Muzeoblog

badania w kulturze

Muzeoblog

Serwis redagowany przez zespół Dynamiki Ekspozycji, poświęcony jest zjawiskom muzealnym. Prezentowane tu treści dotyczą innowacji w muzeach (o digitalizacji zbiorów czytaj na blogu „Wejdź Między Muzea”) i ich nowej roli wobec globalnych przemian społeczno gospodarczych. Jakie jest miejsce muzeum w gospodarce wiedzy? Przed jakimi szansami i zagrożeniami stają współcześnie muzea? Jak muzeum może stać się ważnym aktorem w społeczności lokalnej i przysłużyć się do jej rozwoju? Zapraszamy do wspólnego poszukiwania odpowiedzi na te pytania!

Wodne i lądowe przygody w łaźni

turtle Była w Krakowie kiedyś łaźnia miejska, w pięknej części miasta, na św. Sebastiana. Z czasem – zgodnie z krakowską logiką – przerobiono ją na muzeum… Było tam więc urocze, starodawne zbiorowisko gablot – źle opisanych i oświetlonych, nie dających za wiele informacji ogólnych, ale za to pachniało tam myszką (a dokładnie żubrem i mamutem), co w zderzeniu z resztkami łaźni dawało niezwykły efekt.
(Od razu może zaznaczę, że nie jestem bezstronna – ze wszystkich muzeów najbardziej lubię medyczne, farmacji i przyrodnicze, także i dlatego, że zajmują się gotową systematyką, więc kategoryzują podwójnie.)
Niedawna wizyta w odnowionym muzeum na św. Sebastiana stała się dla mnie źródłem kilku odkryć i przyjemnych zaskoczeń.

Otóż mieści się tam teraz Akwarium. Poszłam tam bez przygotowania, więc opowiem o wrażeniach gościa z ulicy.
Na wejściu jest problem, bo okazuje się, że w zamian za zakup dość drogich biletów (słaba polityka rodzinna!) nie można odwiedzić wielkich akwariów, bo jeszcze ten etap inwestycji nie został ukończony. Od pracowników dowiedziałam się następnie, że „kazali mówić, że do końca roku oddadzą”. Miejmy nadzieję!!! Bardzo warto. bardzo potrzeba w Krakowie takiego miejsca. Kraków leży daleko od oceanarium, a IMAX nie wystarcza, jeśli chodzi o kontakt z głębinami.

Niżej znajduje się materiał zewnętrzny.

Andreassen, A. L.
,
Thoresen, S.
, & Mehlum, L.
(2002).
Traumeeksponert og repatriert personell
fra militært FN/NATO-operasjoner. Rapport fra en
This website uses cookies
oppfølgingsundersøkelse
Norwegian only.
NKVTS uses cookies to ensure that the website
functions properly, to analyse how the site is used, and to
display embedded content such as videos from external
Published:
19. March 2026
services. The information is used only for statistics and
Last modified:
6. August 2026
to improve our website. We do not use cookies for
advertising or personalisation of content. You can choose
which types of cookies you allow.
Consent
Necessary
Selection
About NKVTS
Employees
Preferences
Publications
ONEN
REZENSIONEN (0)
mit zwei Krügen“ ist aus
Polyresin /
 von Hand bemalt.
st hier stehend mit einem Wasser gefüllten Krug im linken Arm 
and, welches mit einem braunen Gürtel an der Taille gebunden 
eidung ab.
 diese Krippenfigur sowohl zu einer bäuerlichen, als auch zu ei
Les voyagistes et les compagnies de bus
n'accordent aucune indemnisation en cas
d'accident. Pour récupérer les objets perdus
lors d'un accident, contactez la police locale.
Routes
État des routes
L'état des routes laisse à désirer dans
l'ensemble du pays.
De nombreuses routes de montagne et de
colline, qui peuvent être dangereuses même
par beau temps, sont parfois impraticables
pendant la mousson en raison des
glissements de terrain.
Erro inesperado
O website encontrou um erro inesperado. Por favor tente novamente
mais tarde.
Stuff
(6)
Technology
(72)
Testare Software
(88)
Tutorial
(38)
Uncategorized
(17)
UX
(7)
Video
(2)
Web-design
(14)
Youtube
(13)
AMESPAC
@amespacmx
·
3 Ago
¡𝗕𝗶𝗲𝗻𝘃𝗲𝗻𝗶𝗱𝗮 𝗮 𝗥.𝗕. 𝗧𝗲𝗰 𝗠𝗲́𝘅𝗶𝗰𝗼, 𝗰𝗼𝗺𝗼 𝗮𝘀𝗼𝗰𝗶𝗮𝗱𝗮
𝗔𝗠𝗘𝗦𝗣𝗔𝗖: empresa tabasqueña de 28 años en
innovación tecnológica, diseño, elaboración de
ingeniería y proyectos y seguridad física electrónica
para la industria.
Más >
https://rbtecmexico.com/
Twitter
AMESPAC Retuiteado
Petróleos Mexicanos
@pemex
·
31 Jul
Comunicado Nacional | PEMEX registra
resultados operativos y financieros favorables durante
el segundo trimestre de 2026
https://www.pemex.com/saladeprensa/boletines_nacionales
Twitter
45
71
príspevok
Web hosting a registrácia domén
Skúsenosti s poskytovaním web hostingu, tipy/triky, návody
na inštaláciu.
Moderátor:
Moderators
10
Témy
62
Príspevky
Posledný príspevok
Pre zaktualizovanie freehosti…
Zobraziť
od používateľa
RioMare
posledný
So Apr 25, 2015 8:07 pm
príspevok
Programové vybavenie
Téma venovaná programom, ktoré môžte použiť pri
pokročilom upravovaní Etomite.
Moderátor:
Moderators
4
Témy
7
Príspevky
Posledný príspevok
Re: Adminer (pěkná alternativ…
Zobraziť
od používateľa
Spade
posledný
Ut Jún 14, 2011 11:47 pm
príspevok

otwarcie A teraz chwalę Akwarium. Po pierwsze pracownicy muzeum mają na sobie podkoszulki z nadrukiem „zadaj mi pytanie!” i rzeczywiście, z przyjemnością i pasją dzielą się swoją wiedzą, co nadaje wystawie wymiar ludzki, a poza tym nie musimy czytać masy informacji. Wreszcie! Tego właśnie oczekujemy od muzealników!
Po drugie gabloty „mówią do nas”, zachęcając np. do poszukiwania mniejszych gadów ukrytych wśród gałęzi. To proste rozwiązanie (małe papierowe naklejki na szybach) bardzo efektywnie ułatwia zwiedzanie – nie tylko z dziećmi. Po trzecie są dobre multimedialne infokioski. Dzięki temu nie musimy czytać mnóstwa informacji, jeśli nie chcemy, a dodatkowo dostajemy możliwość przeglądnięcia galerii zdjęć. Po czwarte- mimo wszechobecnych niedoróbek- aranżacja przestrzeni jest ciekawa, stanowiąc integralną część identyfikacji wizualnej instytucji.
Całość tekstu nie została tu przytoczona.